Check the final pricing terms with the original proposed terms. If priced “below” those terms, then the deal could struggle when it starts trading in the aftermarket.
 
Scorecard for IPOs priced “below range” in 2014:
  • 53 of the 110 IPOs closed above their initial offering price.
  • 47 closed below their IPO price (losers).
  • 10 finished unchanged.
Now hang on to your hats: The average opening-day gain for the 110 IPOs priced below their original filing range in 2014 was 1.71 percent.
 
The deals’ prices had to be cut due to limited demand.
 
Time to trot out the old saying: “Cut a deal (an IPO’s number of shares and/or its price), cancel my order.”
 
The IPOs priced “within range”
Check the final pricing terms with the original proposed terms. If priced “within” range, expect a modest opening-day gain.
 
Scorecard for IPOs priced “within range” in 2014:
  • 58 of the 82 IPOs closed above their initial offering price.
  • 21 closed below their IPO price (losers).

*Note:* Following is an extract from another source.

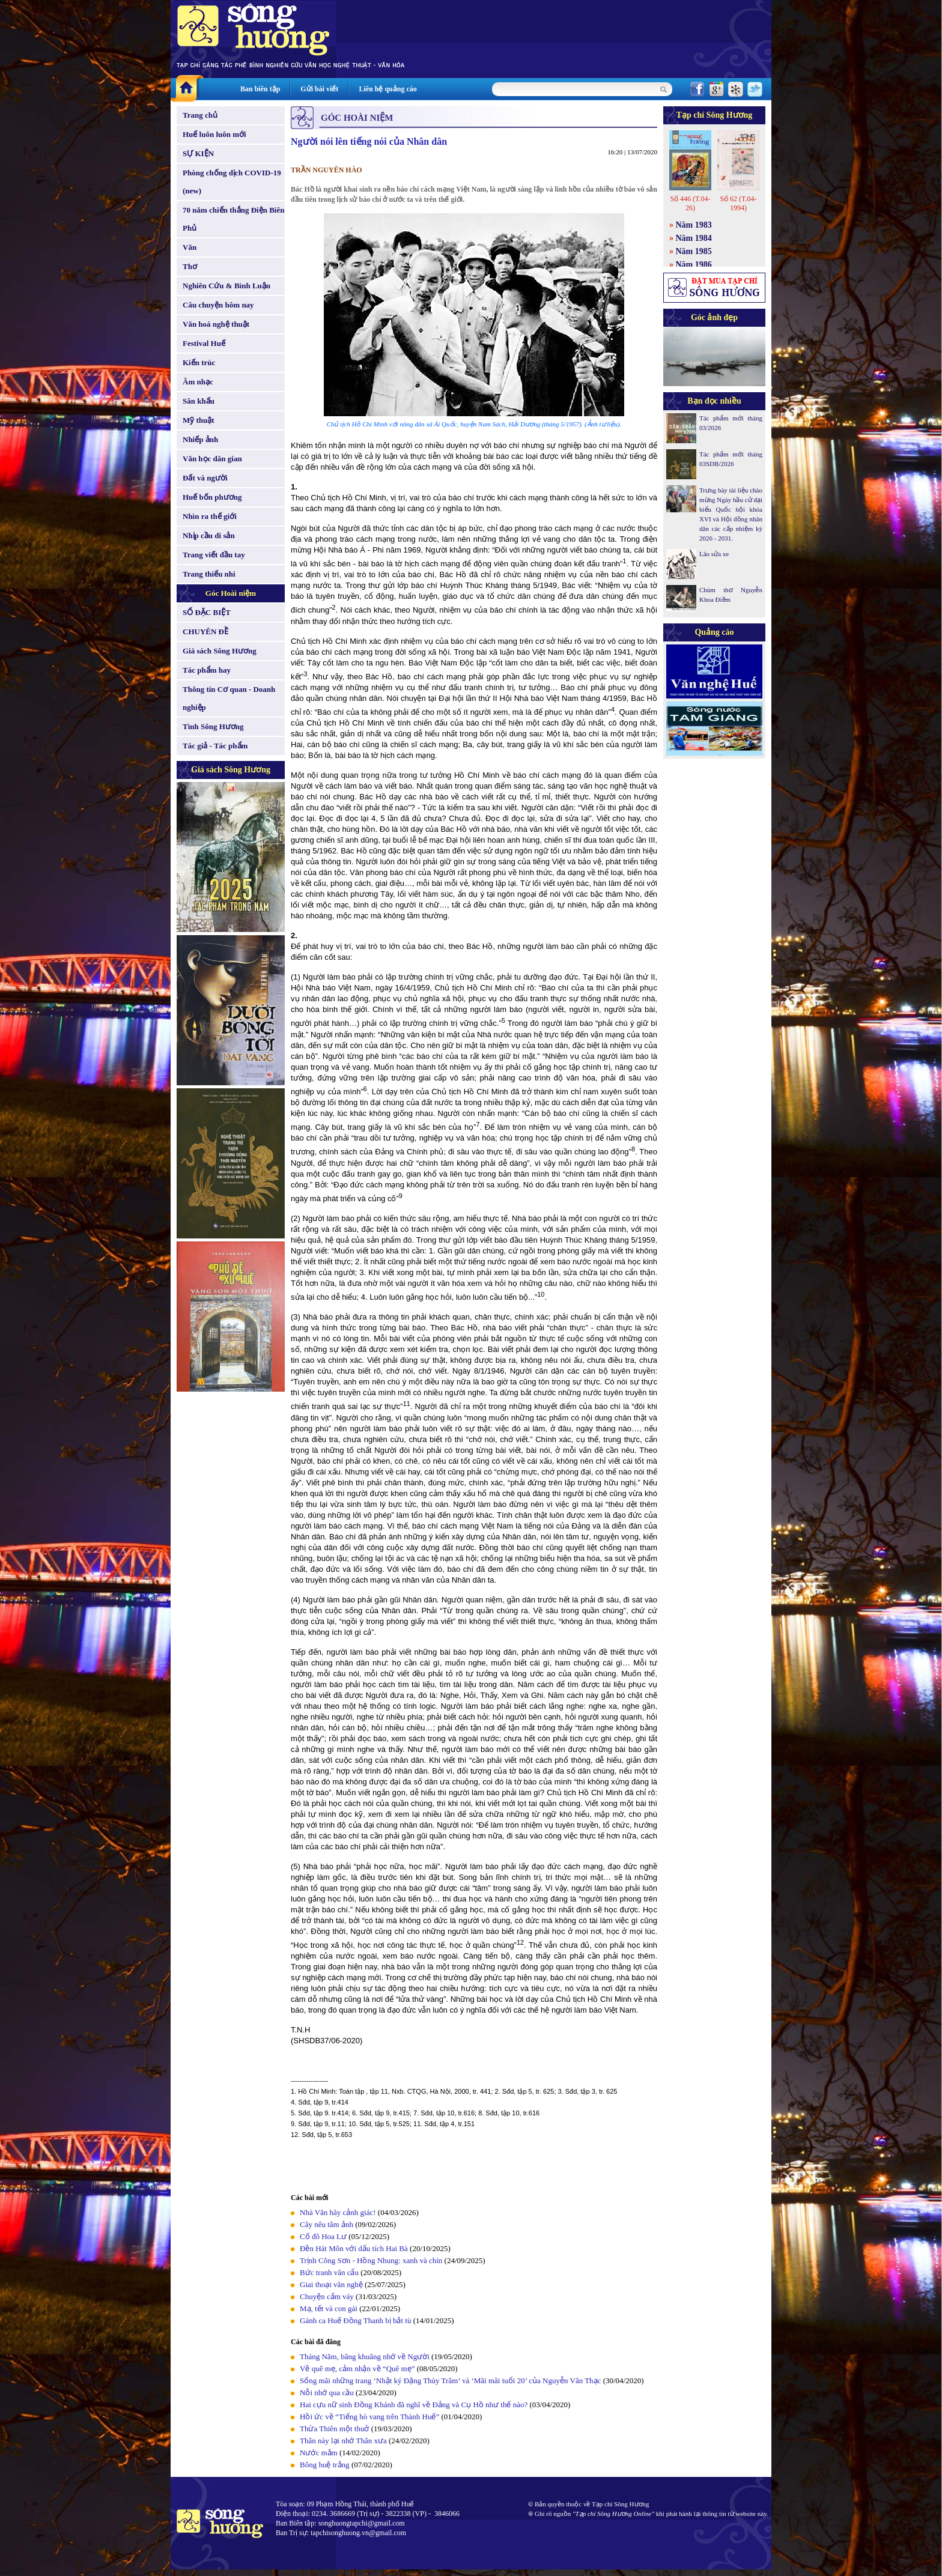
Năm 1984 (694, 238)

  • Three finished unchanged.
The average opening-day gain for the 82 IPOs priced within their original filing range was 7.52 percent.
 
The IPOs priced “above range”
When an IPO increases the number of shares being offered and/or its price, this is ECON 101 – limited supply versus overwhelming demand. Up goes the price.
 
Check the final pricing terms with the original proposed terms. If priced “above range,” expect an opening-day pop.
 
Scorecard for IPOs priced “above range” in 2014:
  • 71 of the 76 IPOs closed above their initial offering price.
  • Four closed below.
  • One finished unchanged.
The average opening-day gain for the 76 IPOs priced above their original filing range was 36.7 percent.
 
As the old saying goes: “Increase a deal. Double my order.”
 
As we count down the final days of 2014, thank you for your support of IPOScoop.com. Happy New Year to all!
 
Stay tuned.
 
Disclosure: Neither the author nor anyone else on the IPOScoop.com staff has a position in any stocks mentioned, nor do we trade or invest in IPOs. The author and IPOScoop.com staff do not issue advice, recommendations or opinions.